Starting at the first line of the material below, retype each line exactly until you reach the line with "Home (398, 166)", which is also included; pictures stay out.
==============================
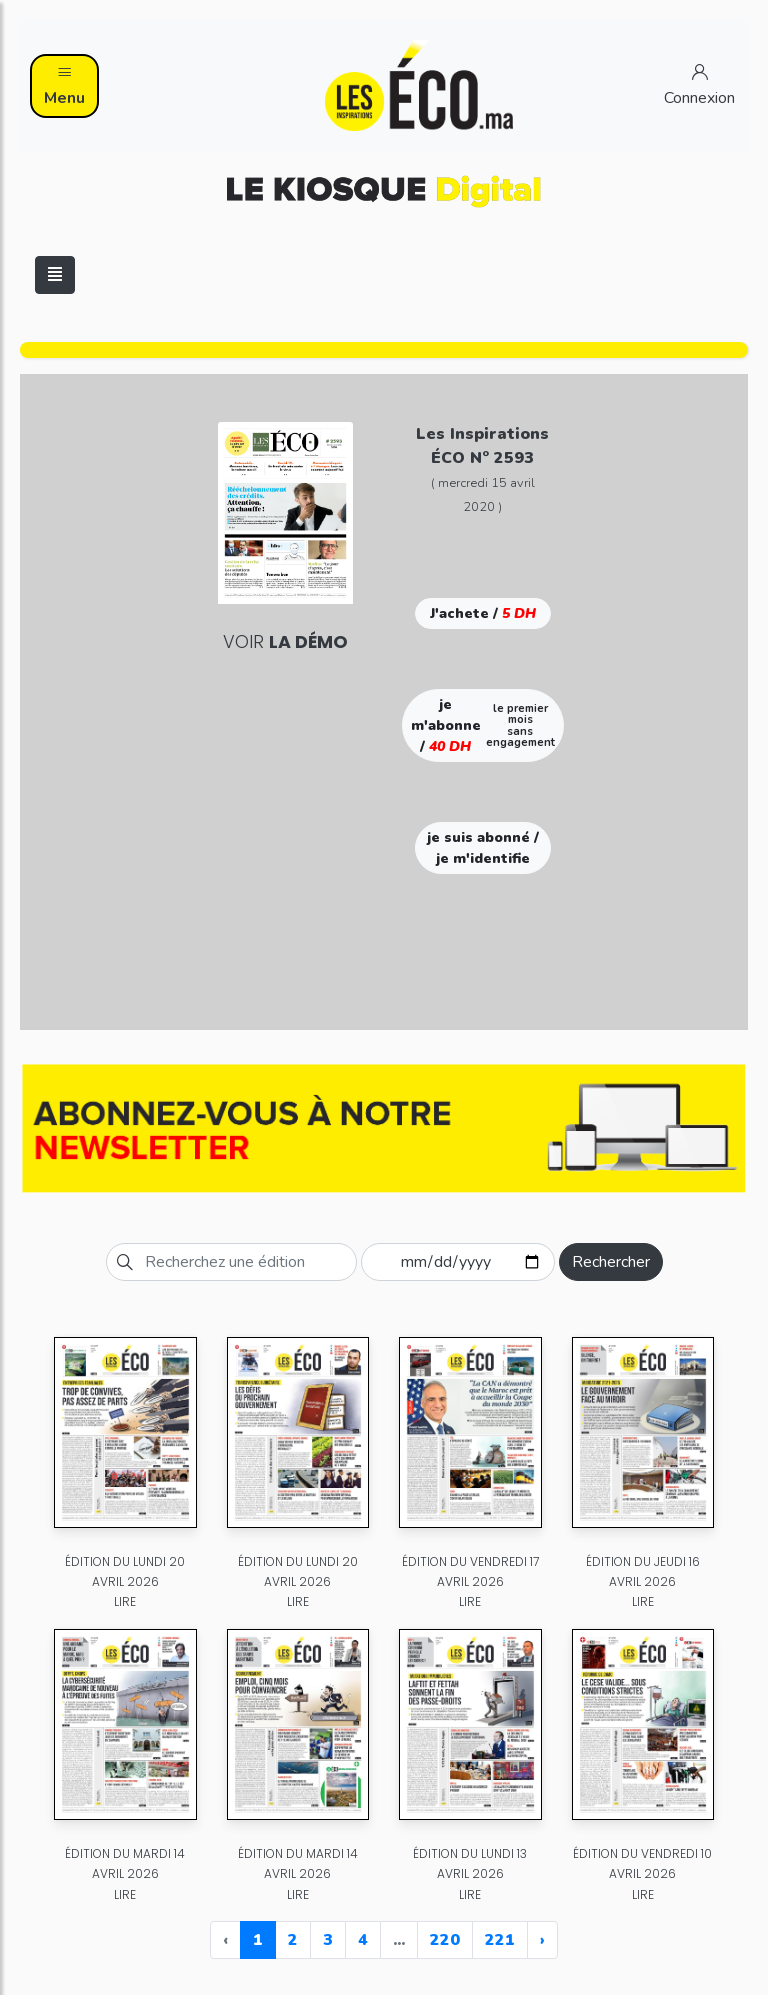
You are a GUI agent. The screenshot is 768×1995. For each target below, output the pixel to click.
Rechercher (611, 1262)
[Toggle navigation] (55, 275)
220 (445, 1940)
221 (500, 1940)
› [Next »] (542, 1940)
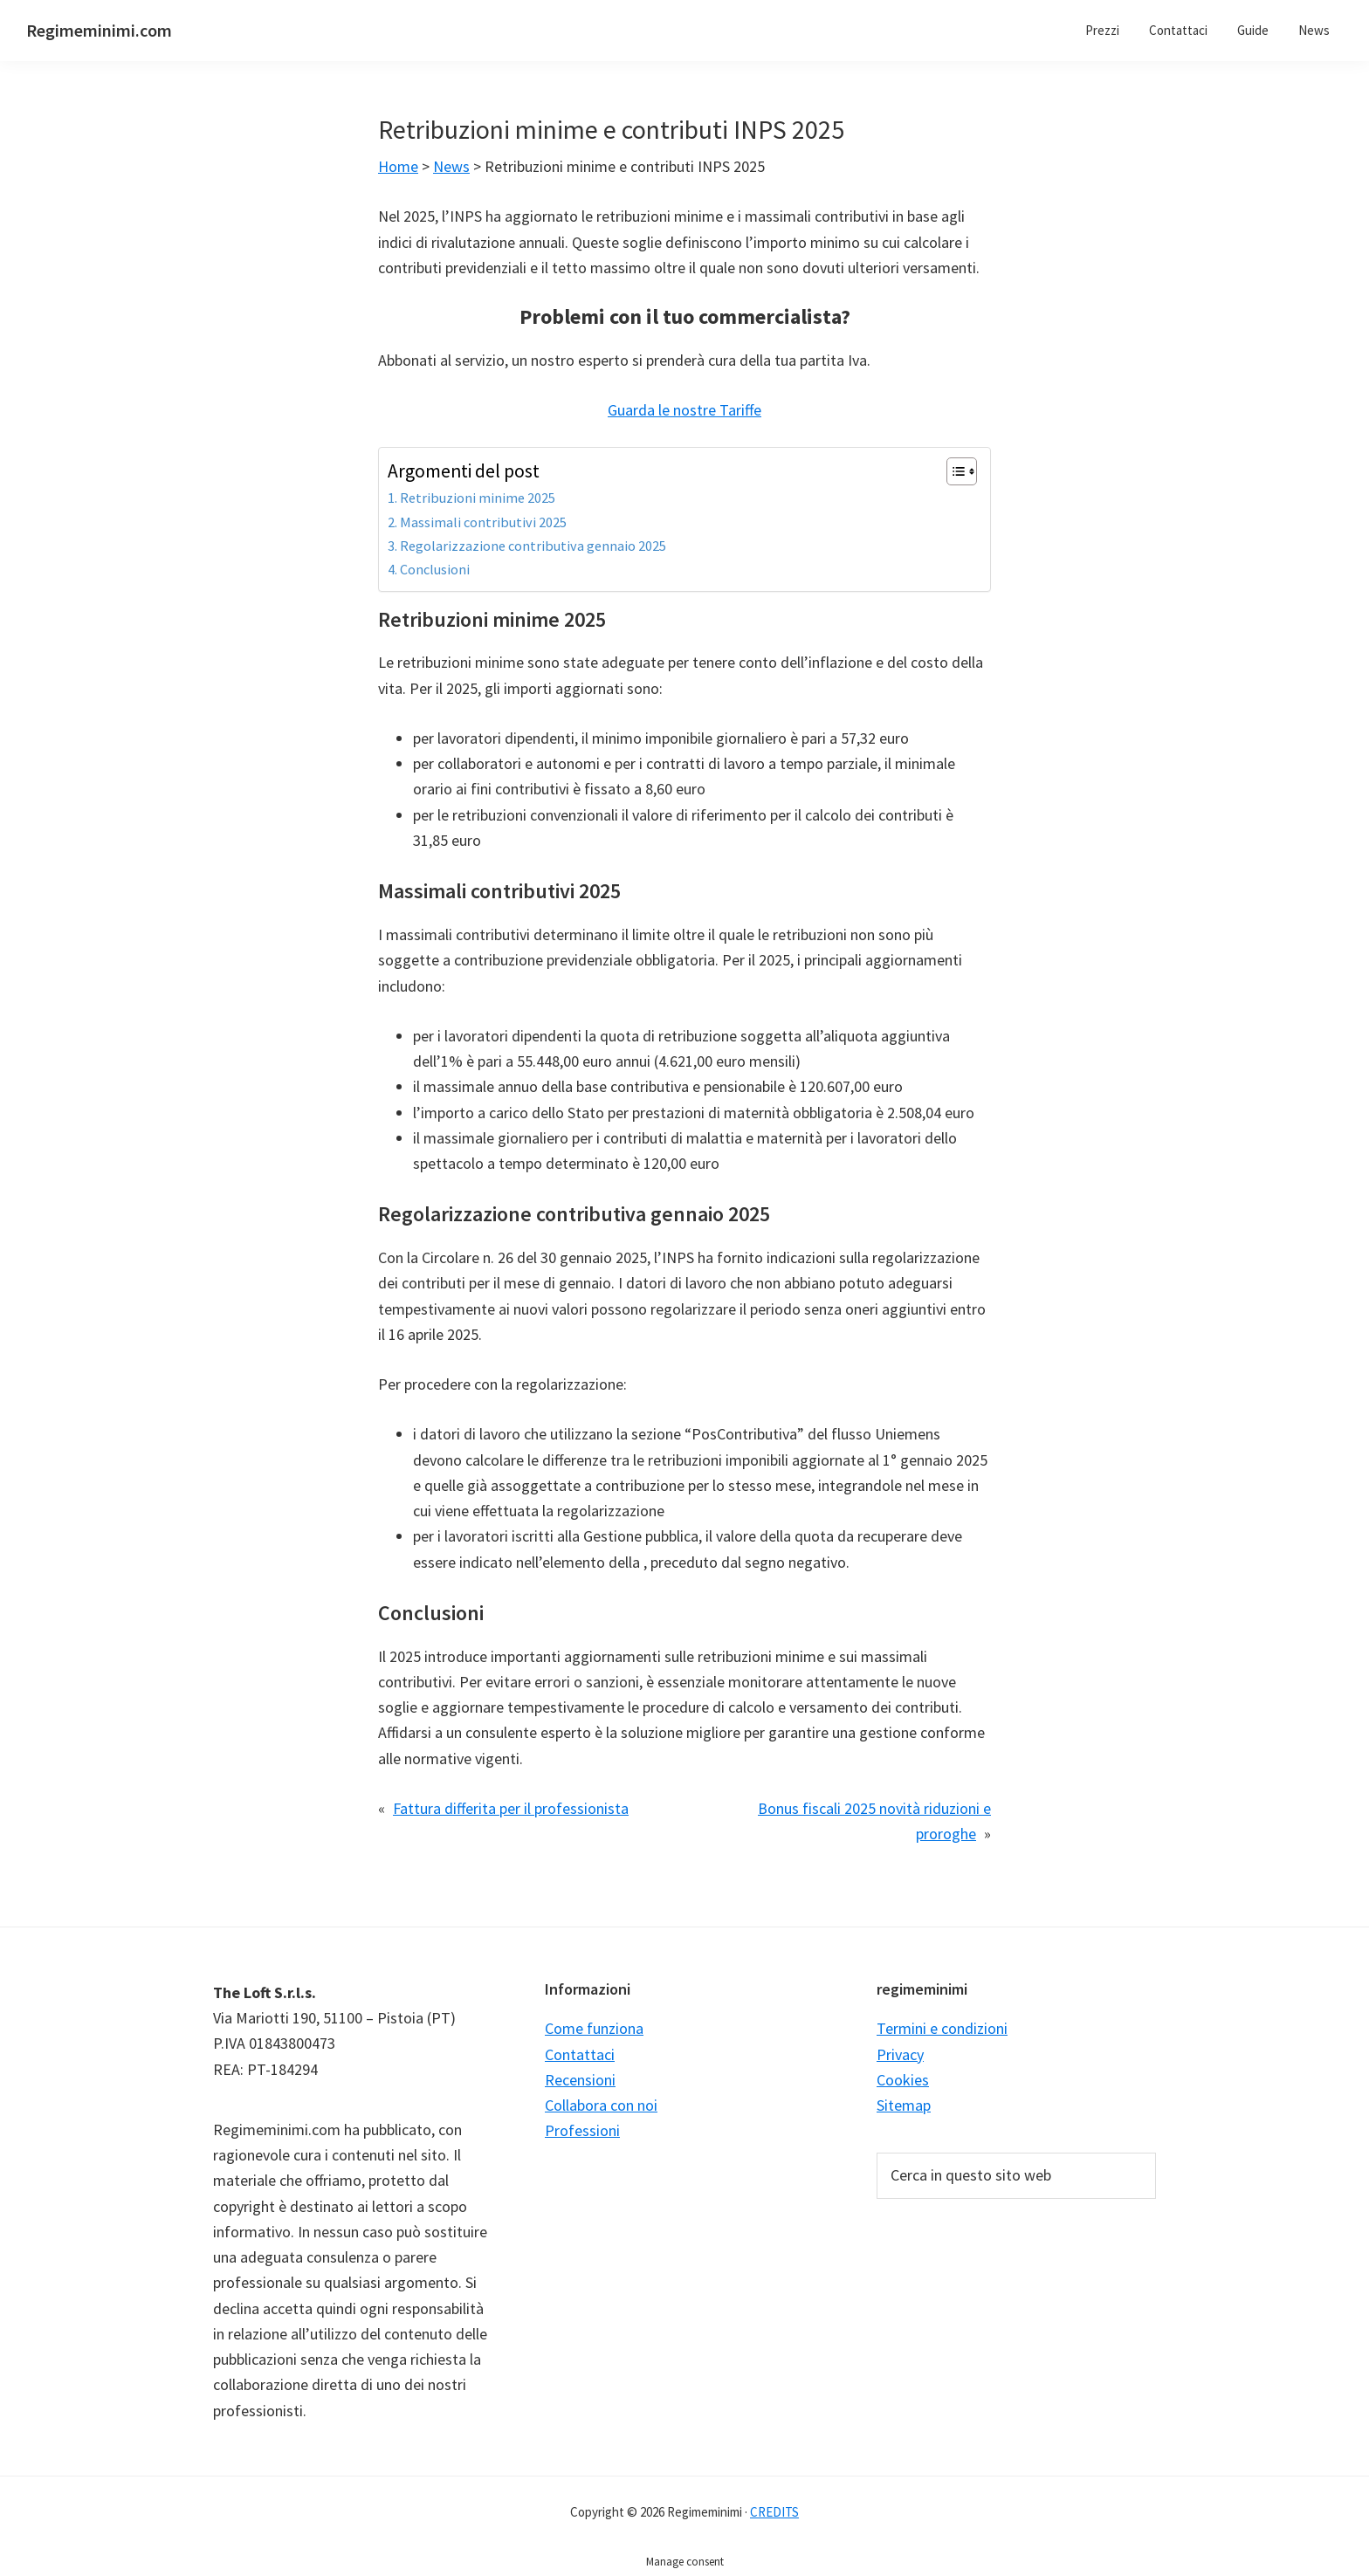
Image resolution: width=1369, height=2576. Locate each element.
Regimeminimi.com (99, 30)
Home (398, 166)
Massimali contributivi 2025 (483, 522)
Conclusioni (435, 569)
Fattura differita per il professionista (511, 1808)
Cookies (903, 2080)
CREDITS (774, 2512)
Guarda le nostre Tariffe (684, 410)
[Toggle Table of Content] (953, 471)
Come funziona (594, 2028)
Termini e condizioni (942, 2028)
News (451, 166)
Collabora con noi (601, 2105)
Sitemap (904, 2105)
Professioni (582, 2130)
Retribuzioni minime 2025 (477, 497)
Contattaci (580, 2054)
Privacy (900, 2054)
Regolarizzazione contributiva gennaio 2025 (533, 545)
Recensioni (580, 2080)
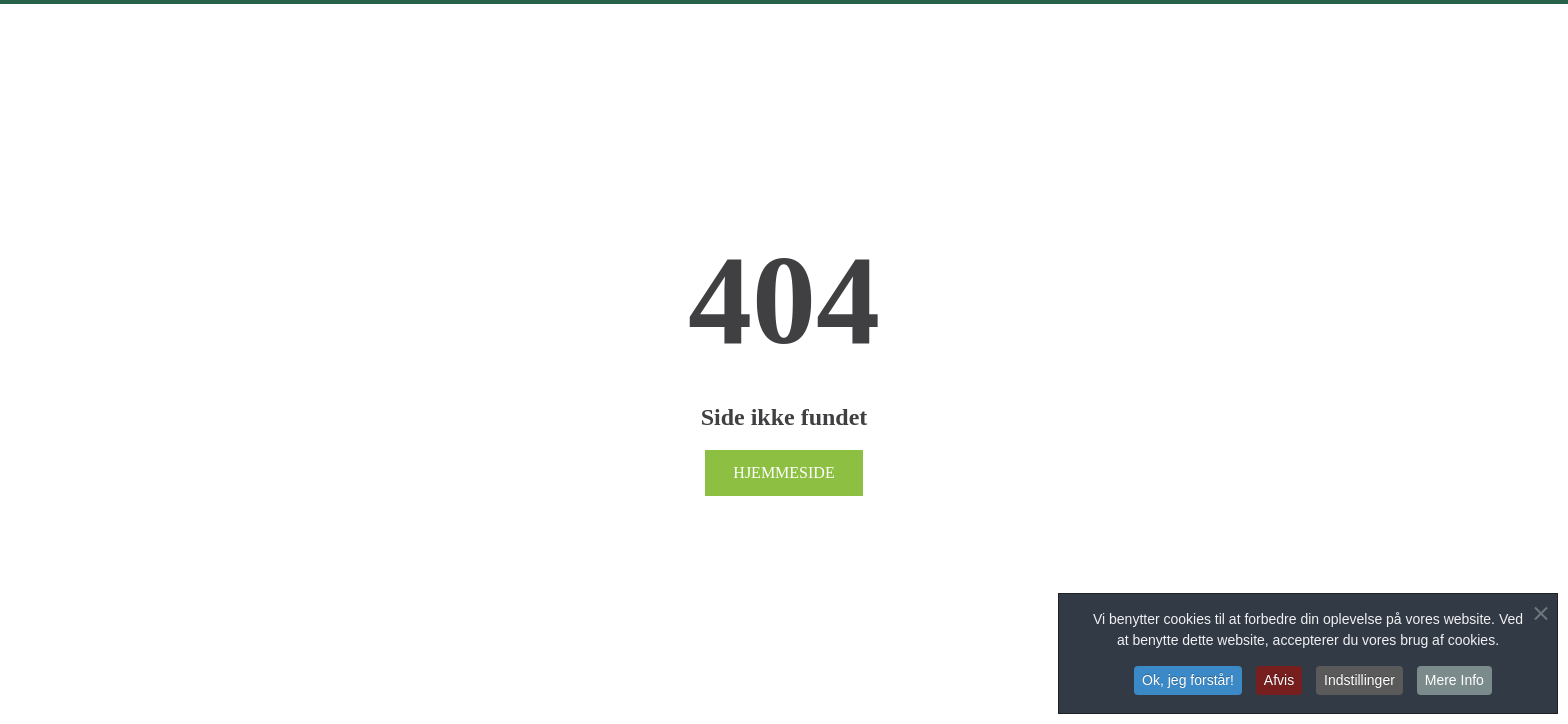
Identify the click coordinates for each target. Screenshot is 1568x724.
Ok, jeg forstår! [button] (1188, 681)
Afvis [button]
==============================
OUTPUT OF THE TASK:
You are a GUI agent. The screenshot is 768×1995. For each target below, output the pixel to click.
Rechercher (611, 1262)
[Toggle navigation] (55, 275)
220 (445, 1940)
221 (500, 1940)
› [Next »] (542, 1940)
Image resolution: width=1369, height=2576. Locate each element.
Regimeminimi.com (99, 30)
Home (398, 166)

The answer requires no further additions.